Both Pakistan and Israel define themselves in religious terms. Pakistan’s Objectives Resolution define itself as an “Islamic Republic” in which sovereignty rests with Allah. The Basic Laws of Israel define Israel as a “Jewish state”. Pakistan’s constitution prohibits non-Muslims from the office of Prime Minister and President of the republic. In its Middle Eastern equivalent, only those political parties that accept Israel as the state of the Jewish people are allowed to participate in elections.

A clear hierarchy between Jews and non-Jews is established in exactly the same way that a clear hierarchy between Muslims and non-Muslims is consecrated in Pakistan.

Pakistan and Israel are both ethnocracies that establish the supremacy of one religious group over others living in their territories. Both display the formal trappings of democracy and hold regular elections. Minorities are accorded formal protections in both countries, but – as we have seen above – excluded from the national identity of their countries.

Minorities in India and Palestine also suffer discrimination but these are not institutionally inscribed and ideationally legitimised as they are in Pakistan and Israel.

To be sure, there are vocal demands to reconstitute the national identities of both India and Palestine in religious and ethnocratic terms, but these have so far not come to fruition – and there remains stout resistance to these ambitions.

Allegations of occupation

A particularly misguided notion that claims parallels between India and Israel is the charge that India practices settler-colonialism in Jammu and Kashmir similar to the settlements that Israel has established in West Bank and Gaza.
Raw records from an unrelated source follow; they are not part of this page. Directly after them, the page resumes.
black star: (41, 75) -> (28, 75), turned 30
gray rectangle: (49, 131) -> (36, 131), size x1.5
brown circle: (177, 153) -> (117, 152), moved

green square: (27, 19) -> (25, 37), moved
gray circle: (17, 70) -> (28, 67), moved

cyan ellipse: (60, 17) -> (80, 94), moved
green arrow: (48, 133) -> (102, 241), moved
Nothing could be further from the truth.

Although India’s treatment of its citizens in Jammu and Kashmir is far from exemplary and leaves much to be desired, settler-colonialism it is not.
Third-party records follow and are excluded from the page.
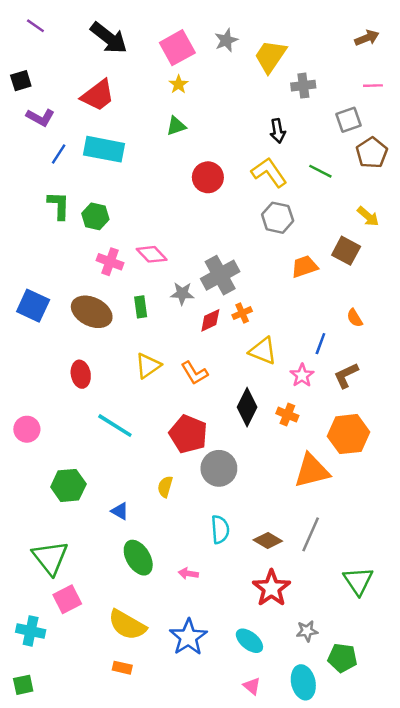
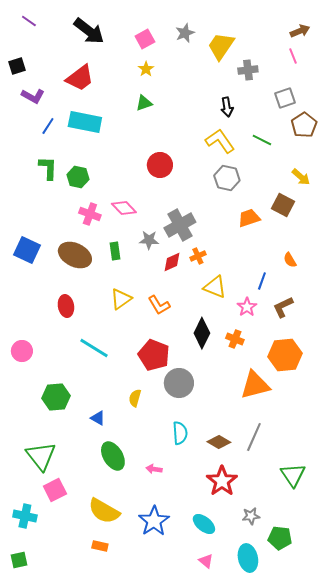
pink square: (177, 48) -> (145, 39), size x0.7
pink line: (373, 86) -> (293, 56), moved, turned 70
red circle: (208, 177) -> (160, 165), moved

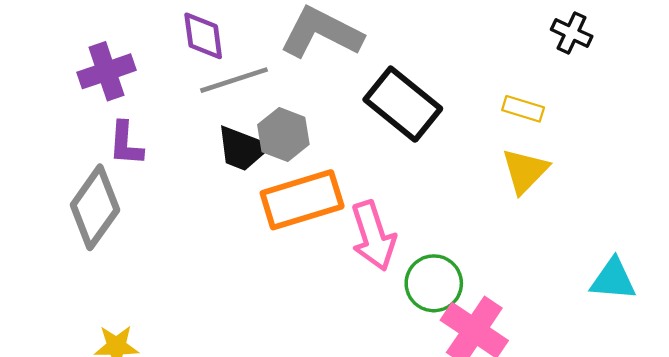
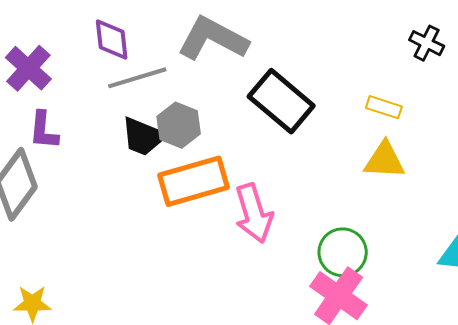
purple cross: (106, 71) -> (28, 68), turned -30
yellow triangle: (525, 171) -> (384, 160), turned 48
green circle: (434, 283) -> (343, 252), moved

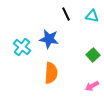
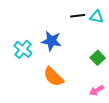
black line: (66, 14) -> (78, 16), moved, turned -72
orange semicircle: (51, 73) -> (53, 77), turned 130

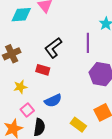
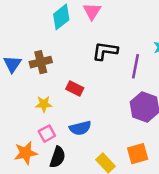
cyan diamond: (21, 15) -> (61, 17), turned -45
black L-shape: (53, 48) -> (105, 51), moved, turned 35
Unlike Israel, which regularly settled Jews in Arab-majority areas over seven decades, Article 370 of India’s Constitution actively prohibited “outsiders” from purchasing land in Jammu and Kashmir and settling in that state until it was abrogated in 2019.

If anything, the flight of Kashmiri Hindus and Sikhs after 1990 reflected Pakistan’s attempt to alter the demographic balance of the state via its proxies – a move similar to Israel’s efforts at regularly evicting Palestinian Muslims and Christians from their historic homelands across West Bank and Gaza.

Parallels are being drawn between the atrocities inflicted by Hamas on October 23, 2023, and the slaughter of tourists by The Resistance Front in Pahalgam. This parallel is, again erroneous given their different contexts, identities and relative support received for their actions.

While violence is always reprehensible, the attack by Hamas – which has been designated as a terrorist group by several countries – was reported to have been widely celebrated in Gaza. Many Palestinians viewed its strike in Israel as a legitimate act of resistance to occupation.

Hamas was seen to be responding to the decades-long occupation of Palestinian lands, systematic dispossession of its people and everyday forms of policing and violence inflicted by the Israeli state.

Ironically, Hamas were the elected representatives of Gaza’s population for years, propped up, as it happens, by the Israeli state as a counterfoil to the secular-minded Palestine Liberation Organisation.

By contrast, The Resistance Front terrorist group has minimal support from the people of Kashmir. Far from celebrating the cold-blooded murder of tourists, Kashmiris mourned alongside other Indians and stoutly resisted attempts by the hawkish Indian media to foment religious and ethnic discord.

The two events are not comparable.

False parallels

The governments of India and Israel have cosied up to each other in recent years. There is much that brings them together – not least the spectre of Islamic terrorism to which both have been subject. India’s efforts at courting the Islamic world have not always been reciprocated. The defence and security partnership between New Delhi and Tel Aviv has only deepened, for good reason, since the 2008 Mumbai attacks.

However, the newfound bonhomie between the two nations should not cloud our judgments about their fundamentally contrasting histories, politics and social structures.

Indrajit Roy is Professor-Global Development Politics at the University of York’s Department of Politics.